Well over 100 Métis family members and friends, joined by many non-Métis under the leadership of the Ponteix Prairie Dog Métis Local President, Cecile Blanke in a solemn ceremony unveiled a beautiful monument in commemoration and honour of 16 Métis veterans who served in World War I, World War II and the Korean War.
Under a beautiful sunny sky, the afternoon dedication ceremony was a testament to the unswerving determination by the Métis to bring recognition and justice to their brave women and men who joined the battle to preserve world peace and the liberation of occupied nations and peoples.
The legacy of the ill treatment received by returning WWI and WWII veterans is well known to their families and communities prompting the dedicated efforts of leaders like Cecile to ensure that their memories and sacrifices are not forgotten.
Joining the ceremony was Métis Nation President Clément Chartier, MNS Vice-President Gerald Morin, along with MNS Regional Directors Lela Arnold and Lennard Morin, who is the MNS Minister responsible for Veterans.
“This is a tremendous day for the families of the 16 Métis veterans being honoured today, as well as the Métis Nation as a whole, and is a strong testament to the tremendous efforts and determination by Cecile and her community to make this significant achievement a reality” stated President Chartier.
In speaking to the importance of the monument to the community, President Blanke stated:
“This project was long overdue in remembering our Métis Veterans who grew up around Lac Pelleiter and Valley. They enlisted freely to fight for Canada but when the wars were over they were discriminated by our Government with no help to re-establish themselves in society in education, land, etc. They all moved on to different places and never coming back to their homeland because there was nothing left in the Lac Pelletier Valley, all the families had left in poverty.

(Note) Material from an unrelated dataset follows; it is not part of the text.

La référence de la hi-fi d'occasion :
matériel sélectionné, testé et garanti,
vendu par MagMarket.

This monument names 16 Veterans that came from the Lac Pelletier Valley for WWI, WWII and the Korean War. The Veterans died in all parts of Western Canada, B.C., Alberta and Saskatchewan. Only one is buried at Lac Pelletier cemetery. The plaques inscribe each one of them, its like they are coming home where they belong and never to be forgotten.

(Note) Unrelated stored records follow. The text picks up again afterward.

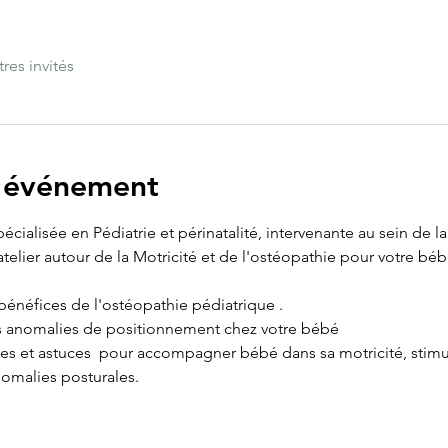
tres invités
l'événement
cialisée en Pédiatrie et périnatalité, intervenante au sein de l
elier autour de la Motricité et de l'ostéopathie pour votre béb
s bénéfices de l'ostéopathie pédiatrique .
s anomalies de positionnement chez votre bébé
ces et astuces  pour accompagner bébé dans sa motricité, stimu
nomalies posturales.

The community will learn of how important our Métis Veterans are who helped save our country by visiting the monument and how many did their job by serving in the wars.
It’s like a hidden war history that’s never been told.”

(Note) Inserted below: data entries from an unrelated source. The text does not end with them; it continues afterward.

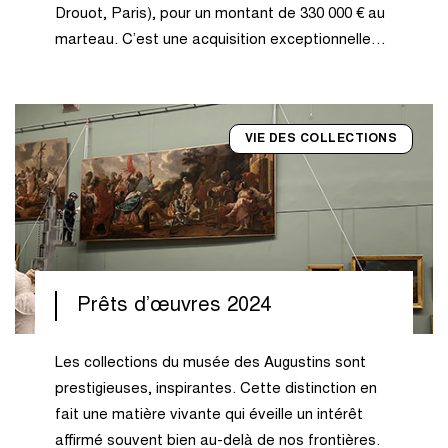
Drouot, Paris), pour un montant de 330 000 € au
marteau. C’est une acquisition exceptionnelle…
VIE DES COLLECTIONS
Prêts d’œuvres 2024
Les collections du musée des Augustins sont
prestigieuses, inspirantes. Cette distinction en
fait une matière vivante qui éveille un intérêt
affirmé souvent bien au-delà de nos frontières.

During her presentation, President Blanke told many stirring stories she heard from the veterans when she was a little girl, giving the audience a vivid description of the hardships that confronted the returning veterans and the challenges they had to overcome.
The monument is prominently located near the entrance of the Lac Pelletier Provincial Park and will be clearly visible to all visitors who drive in to the park.